● Task goal: Copy out each line below that has the word "قاچاق" in it.
◆ ◆ ◆ ◆ ◆
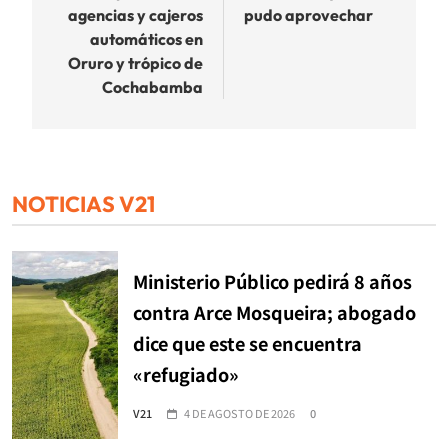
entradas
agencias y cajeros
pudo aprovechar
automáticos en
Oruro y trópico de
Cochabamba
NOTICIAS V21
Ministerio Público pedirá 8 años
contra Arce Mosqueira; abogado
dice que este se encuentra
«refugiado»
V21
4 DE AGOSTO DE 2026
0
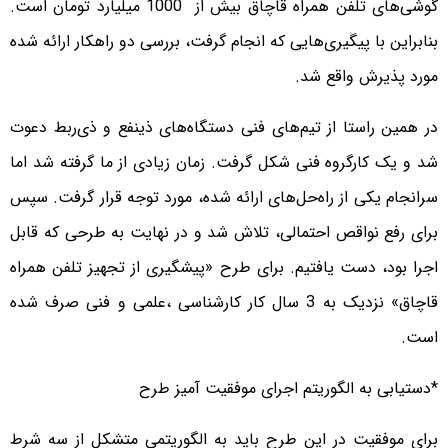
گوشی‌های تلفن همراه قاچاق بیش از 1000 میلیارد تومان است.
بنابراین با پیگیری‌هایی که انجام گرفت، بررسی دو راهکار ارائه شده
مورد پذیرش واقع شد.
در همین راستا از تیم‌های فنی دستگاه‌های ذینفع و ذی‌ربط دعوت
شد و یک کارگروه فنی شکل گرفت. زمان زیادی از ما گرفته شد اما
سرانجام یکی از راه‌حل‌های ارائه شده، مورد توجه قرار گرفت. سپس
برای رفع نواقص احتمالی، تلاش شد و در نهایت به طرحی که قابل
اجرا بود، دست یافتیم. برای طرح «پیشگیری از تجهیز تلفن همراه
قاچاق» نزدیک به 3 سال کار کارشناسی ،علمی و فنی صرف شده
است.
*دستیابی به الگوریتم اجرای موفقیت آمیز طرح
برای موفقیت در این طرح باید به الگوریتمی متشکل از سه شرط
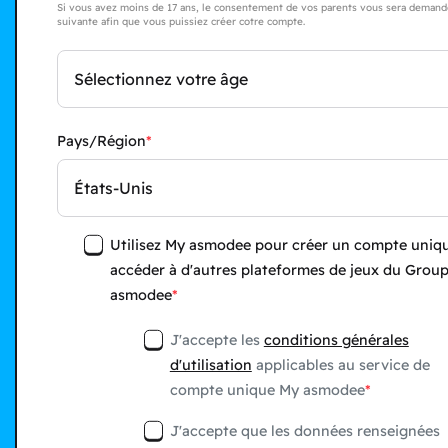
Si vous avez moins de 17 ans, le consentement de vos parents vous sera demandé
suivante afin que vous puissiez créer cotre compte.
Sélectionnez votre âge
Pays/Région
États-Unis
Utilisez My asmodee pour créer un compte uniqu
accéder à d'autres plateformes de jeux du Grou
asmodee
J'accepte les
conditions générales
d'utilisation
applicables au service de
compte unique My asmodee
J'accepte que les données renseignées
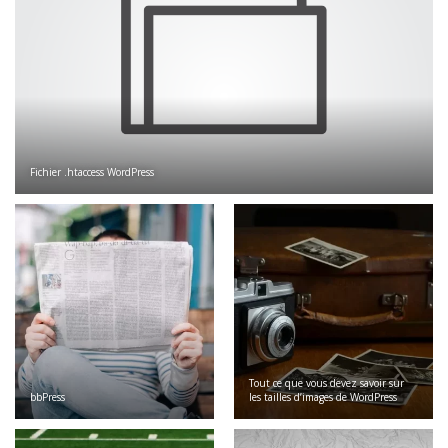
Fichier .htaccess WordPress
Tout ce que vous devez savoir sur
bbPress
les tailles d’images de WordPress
◆ ◆ ◆ ◆ ◆
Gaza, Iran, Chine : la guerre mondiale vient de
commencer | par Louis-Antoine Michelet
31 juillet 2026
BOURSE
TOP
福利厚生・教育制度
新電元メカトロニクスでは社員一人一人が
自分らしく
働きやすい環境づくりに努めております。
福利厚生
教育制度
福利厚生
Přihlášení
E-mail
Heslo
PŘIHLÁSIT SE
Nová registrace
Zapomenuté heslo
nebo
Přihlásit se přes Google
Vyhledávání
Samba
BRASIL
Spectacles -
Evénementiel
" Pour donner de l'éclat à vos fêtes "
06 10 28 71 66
◆ ◆ ◆ ◆ ◆
● Answer box:
گوشی‌های تلفن همراه قاچاق بیش از 1000 میلیارد تومان است.
قاچاق» نزدیک به 3 سال کار کارشناسی ،علمی و فنی صرف شده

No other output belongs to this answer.